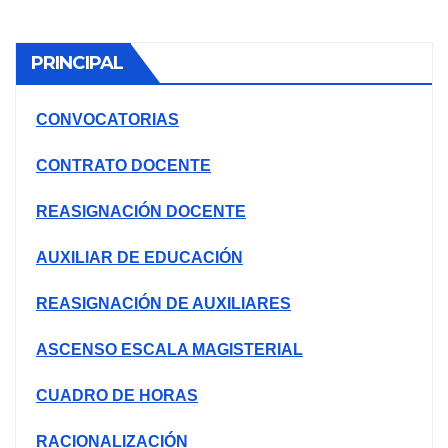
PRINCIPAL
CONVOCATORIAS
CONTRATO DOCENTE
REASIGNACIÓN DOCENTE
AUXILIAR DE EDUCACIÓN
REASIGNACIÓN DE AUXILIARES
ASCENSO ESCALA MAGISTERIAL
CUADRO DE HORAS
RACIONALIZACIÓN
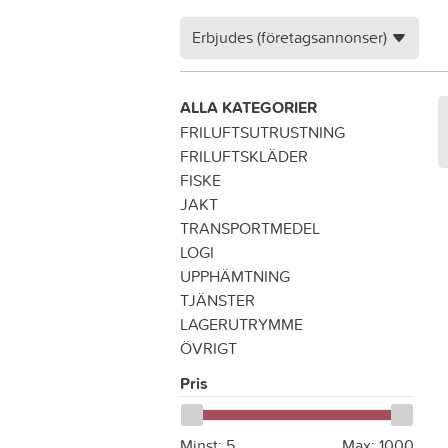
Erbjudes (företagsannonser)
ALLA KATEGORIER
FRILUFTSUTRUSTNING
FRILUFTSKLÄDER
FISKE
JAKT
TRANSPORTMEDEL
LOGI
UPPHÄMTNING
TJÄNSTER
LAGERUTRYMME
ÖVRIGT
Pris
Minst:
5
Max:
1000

____

#### [Exercise description]
Leave out the pictures and output every record above precisely as given.

#### [Answer to the problem]
PRINCIPAL
CONVOCATORIAS
CONTRATO DOCENTE
REASIGNACIÓN DOCENTE
AUXILIAR DE EDUCACIÓN
REASIGNACIÓN DE AUXILIARES
ASCENSO ESCALA MAGISTERIAL
CUADRO DE HORAS
RACIONALIZACIÓN
Erbjudes (företagsannonser)
ALLA KATEGORIER
FRILUFTSUTRUSTNING
FRILUFTSKLÄDER
FISKE
JAKT
TRANSPORTMEDEL
LOGI
UPPHÄMTNING
TJÄNSTER
LAGERUTRYMME
ÖVRIGT
Pris
Minst:
5
Max:
1000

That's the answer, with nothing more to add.